● **SUPPLIED MATERIAL**
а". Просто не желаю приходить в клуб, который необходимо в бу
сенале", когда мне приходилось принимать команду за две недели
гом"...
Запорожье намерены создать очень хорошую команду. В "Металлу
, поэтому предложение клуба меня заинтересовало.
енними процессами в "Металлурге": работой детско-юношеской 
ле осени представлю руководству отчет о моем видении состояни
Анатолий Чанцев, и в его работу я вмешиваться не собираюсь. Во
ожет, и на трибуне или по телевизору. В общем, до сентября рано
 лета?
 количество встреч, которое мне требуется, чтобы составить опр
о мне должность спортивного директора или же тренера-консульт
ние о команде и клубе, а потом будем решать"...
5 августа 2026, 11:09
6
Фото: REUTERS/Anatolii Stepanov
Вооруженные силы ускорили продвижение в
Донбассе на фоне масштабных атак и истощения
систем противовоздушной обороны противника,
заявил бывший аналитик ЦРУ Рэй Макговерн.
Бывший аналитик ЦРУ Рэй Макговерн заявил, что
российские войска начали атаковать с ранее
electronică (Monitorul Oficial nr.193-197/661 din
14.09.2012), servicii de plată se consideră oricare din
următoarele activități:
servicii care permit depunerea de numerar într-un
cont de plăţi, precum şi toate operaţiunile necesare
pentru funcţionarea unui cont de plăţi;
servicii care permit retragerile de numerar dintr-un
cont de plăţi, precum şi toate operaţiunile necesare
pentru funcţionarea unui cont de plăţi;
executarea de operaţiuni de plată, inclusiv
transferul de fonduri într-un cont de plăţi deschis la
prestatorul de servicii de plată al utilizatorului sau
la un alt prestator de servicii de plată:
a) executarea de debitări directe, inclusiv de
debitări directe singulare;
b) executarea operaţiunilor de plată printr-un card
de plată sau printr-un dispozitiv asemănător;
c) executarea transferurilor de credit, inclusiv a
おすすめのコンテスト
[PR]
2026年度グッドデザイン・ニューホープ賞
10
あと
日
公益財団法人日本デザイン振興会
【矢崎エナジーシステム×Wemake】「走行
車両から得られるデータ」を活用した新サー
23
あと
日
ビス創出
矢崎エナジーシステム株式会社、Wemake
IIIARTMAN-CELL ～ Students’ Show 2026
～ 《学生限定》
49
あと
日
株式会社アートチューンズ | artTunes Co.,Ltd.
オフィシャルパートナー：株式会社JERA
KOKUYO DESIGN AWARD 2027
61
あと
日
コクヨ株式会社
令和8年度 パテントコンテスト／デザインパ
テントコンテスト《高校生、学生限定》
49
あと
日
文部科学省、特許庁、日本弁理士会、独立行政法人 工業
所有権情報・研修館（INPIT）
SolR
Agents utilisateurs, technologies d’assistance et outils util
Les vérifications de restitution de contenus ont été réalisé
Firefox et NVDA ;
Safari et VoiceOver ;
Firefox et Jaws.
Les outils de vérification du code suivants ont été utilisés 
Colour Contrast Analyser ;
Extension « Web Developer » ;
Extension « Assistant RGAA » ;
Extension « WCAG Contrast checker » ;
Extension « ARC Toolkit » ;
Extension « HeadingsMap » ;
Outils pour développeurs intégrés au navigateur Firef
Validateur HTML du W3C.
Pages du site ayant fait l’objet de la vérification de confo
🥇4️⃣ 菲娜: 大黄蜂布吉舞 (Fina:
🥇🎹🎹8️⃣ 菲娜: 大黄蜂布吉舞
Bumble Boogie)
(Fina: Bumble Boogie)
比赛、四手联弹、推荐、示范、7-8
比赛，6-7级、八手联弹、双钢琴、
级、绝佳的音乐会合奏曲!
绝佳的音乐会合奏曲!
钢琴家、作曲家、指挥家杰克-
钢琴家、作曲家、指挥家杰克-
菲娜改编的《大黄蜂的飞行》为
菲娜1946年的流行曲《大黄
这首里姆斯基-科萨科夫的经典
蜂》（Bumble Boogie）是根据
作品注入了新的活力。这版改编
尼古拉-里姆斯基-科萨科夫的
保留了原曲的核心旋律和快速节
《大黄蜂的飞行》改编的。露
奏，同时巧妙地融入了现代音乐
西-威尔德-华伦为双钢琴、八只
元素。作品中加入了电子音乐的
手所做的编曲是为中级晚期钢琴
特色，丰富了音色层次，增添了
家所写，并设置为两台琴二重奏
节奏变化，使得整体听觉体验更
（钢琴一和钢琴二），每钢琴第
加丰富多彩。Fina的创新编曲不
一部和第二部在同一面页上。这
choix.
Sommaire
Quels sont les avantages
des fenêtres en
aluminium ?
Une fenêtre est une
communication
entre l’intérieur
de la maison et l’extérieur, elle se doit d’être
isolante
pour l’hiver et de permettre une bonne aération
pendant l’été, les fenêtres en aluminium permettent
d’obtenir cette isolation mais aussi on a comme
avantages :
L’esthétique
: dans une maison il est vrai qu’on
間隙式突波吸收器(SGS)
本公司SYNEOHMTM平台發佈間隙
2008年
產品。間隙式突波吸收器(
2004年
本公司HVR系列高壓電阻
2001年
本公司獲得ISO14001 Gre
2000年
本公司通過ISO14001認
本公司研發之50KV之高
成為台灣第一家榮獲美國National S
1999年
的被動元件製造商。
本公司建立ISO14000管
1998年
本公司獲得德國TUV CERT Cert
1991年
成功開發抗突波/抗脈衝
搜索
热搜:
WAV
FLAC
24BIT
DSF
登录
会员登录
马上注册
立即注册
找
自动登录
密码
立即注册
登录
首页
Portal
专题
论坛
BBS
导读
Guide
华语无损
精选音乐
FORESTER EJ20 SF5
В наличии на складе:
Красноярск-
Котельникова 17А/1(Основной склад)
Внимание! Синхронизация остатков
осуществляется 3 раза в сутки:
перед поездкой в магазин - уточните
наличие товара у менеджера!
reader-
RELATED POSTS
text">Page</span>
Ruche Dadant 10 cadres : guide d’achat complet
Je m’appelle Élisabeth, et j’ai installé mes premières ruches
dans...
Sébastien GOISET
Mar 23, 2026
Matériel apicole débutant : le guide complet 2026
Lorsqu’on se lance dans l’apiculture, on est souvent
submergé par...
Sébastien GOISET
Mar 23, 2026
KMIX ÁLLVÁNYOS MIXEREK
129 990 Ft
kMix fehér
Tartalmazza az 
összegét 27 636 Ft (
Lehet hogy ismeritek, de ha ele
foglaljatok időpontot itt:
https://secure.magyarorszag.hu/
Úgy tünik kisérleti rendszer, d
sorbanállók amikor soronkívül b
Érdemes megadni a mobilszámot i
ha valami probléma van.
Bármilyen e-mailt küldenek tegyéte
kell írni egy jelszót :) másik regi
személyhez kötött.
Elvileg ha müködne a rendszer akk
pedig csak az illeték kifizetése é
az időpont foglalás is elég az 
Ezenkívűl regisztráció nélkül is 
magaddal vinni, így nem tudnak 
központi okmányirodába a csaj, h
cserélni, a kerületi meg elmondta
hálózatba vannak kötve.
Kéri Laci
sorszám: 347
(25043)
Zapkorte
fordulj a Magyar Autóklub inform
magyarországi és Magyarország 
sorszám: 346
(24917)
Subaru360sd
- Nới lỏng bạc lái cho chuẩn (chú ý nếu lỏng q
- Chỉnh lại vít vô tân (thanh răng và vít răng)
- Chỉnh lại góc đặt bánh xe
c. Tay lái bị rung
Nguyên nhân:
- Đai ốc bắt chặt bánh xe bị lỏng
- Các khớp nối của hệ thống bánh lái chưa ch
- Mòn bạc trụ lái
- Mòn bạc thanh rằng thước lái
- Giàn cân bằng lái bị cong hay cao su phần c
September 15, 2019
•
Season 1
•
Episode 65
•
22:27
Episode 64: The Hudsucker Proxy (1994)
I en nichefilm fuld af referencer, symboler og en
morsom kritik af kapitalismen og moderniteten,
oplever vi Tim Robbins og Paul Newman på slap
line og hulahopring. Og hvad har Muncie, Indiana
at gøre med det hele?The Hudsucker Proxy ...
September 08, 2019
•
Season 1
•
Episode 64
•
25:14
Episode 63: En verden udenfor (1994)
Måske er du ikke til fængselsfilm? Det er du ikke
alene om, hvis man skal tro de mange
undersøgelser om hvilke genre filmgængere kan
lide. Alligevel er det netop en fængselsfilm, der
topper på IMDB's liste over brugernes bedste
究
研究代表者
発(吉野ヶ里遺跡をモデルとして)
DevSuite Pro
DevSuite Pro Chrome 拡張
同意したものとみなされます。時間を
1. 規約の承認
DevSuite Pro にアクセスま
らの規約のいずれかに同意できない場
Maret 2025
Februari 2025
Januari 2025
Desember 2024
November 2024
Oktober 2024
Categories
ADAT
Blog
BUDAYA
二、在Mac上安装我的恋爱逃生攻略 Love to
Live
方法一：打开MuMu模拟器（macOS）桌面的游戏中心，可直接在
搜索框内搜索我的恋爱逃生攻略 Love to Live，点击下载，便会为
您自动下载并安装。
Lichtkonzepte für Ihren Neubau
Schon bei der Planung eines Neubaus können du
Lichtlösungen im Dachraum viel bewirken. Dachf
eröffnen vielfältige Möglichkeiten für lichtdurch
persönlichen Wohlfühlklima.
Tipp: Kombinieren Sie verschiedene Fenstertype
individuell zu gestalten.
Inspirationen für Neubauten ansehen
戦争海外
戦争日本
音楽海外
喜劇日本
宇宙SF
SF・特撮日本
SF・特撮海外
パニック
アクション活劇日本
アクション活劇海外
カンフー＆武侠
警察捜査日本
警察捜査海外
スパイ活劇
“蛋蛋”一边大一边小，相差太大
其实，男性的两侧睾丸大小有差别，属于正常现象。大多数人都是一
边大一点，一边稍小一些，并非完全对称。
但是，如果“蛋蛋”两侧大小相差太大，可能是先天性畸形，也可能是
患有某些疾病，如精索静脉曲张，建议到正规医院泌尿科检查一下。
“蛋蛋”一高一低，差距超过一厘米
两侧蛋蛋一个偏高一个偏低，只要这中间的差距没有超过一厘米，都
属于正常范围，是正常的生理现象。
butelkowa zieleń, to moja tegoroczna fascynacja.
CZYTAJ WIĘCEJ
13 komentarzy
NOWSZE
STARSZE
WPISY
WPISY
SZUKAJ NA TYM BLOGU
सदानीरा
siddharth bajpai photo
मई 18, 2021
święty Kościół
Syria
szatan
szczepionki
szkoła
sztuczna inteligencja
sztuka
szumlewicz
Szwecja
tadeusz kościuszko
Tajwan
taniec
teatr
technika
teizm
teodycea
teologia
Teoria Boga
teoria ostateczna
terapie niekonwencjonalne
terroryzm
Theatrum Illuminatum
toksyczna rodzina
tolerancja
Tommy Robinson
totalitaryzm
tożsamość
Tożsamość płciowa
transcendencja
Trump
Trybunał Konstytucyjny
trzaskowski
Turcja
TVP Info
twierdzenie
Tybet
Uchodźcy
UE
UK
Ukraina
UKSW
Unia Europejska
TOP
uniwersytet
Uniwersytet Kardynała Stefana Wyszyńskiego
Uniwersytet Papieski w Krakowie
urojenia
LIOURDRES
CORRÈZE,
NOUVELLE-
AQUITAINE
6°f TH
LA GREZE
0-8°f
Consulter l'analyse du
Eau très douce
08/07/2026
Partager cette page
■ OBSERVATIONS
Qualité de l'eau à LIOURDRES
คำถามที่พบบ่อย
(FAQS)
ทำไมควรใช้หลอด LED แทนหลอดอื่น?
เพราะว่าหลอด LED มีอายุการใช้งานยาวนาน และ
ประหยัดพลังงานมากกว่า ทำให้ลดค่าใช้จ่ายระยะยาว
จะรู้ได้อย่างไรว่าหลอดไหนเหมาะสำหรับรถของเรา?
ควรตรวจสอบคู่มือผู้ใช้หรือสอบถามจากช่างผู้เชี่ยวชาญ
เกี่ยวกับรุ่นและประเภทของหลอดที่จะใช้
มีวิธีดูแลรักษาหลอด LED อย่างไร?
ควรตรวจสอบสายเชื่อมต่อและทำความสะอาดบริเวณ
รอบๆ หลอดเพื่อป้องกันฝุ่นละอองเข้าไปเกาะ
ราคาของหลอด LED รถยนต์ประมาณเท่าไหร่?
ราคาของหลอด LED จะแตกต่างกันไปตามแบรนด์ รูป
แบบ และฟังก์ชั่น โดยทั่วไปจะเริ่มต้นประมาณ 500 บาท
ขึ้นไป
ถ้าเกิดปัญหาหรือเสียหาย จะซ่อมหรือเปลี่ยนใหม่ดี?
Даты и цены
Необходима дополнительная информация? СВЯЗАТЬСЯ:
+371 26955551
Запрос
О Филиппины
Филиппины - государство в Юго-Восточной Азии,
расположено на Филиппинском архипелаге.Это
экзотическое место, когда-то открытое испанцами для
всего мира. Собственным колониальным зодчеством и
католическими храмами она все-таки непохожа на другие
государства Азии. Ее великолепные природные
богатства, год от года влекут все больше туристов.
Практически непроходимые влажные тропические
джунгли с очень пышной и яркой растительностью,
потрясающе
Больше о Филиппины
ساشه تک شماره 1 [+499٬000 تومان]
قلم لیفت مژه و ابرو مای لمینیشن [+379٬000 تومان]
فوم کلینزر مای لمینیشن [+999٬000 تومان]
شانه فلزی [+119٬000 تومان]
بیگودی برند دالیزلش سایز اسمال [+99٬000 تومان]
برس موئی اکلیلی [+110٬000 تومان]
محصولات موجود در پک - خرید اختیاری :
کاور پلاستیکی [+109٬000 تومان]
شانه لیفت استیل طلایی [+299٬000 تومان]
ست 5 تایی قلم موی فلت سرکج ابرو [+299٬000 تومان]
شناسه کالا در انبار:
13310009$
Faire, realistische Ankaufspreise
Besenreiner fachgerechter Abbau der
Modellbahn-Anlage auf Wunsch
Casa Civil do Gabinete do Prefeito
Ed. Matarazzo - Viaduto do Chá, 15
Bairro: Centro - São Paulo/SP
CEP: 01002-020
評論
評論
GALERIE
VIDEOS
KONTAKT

● **PROBLEM**
When you reach the line containing "Ezenkívűl regisztráció nélkül is" in the data above, start copying exactly, and stop after the line containing "I en nichefilm".

● **EXERCISE SOLUTION**
Ezenkívűl regisztráció nélkül is 
magaddal vinni, így nem tudnak 
központi okmányirodába a csaj, h
cserélni, a kerületi meg elmondta
hálózatba vannak kötve.
Kéri Laci
sorszám: 347
(25043)
Zapkorte
fordulj a Magyar Autóklub inform
magyarországi és Magyarország 
sorszám: 346
(24917)
Subaru360sd
- Nới lỏng bạc lái cho chuẩn (chú ý nếu lỏng q
- Chỉnh lại vít vô tân (thanh răng và vít răng)
- Chỉnh lại góc đặt bánh xe
c. Tay lái bị rung
Nguyên nhân:
- Đai ốc bắt chặt bánh xe bị lỏng
- Các khớp nối của hệ thống bánh lái chưa ch
- Mòn bạc trụ lái
- Mòn bạc thanh rằng thước lái
- Giàn cân bằng lái bị cong hay cao su phần c
September 15, 2019
•
Season 1
•
Episode 65
•
22:27
Episode 64: The Hudsucker Proxy (1994)
I en nichefilm fuld af referencer, symboler og en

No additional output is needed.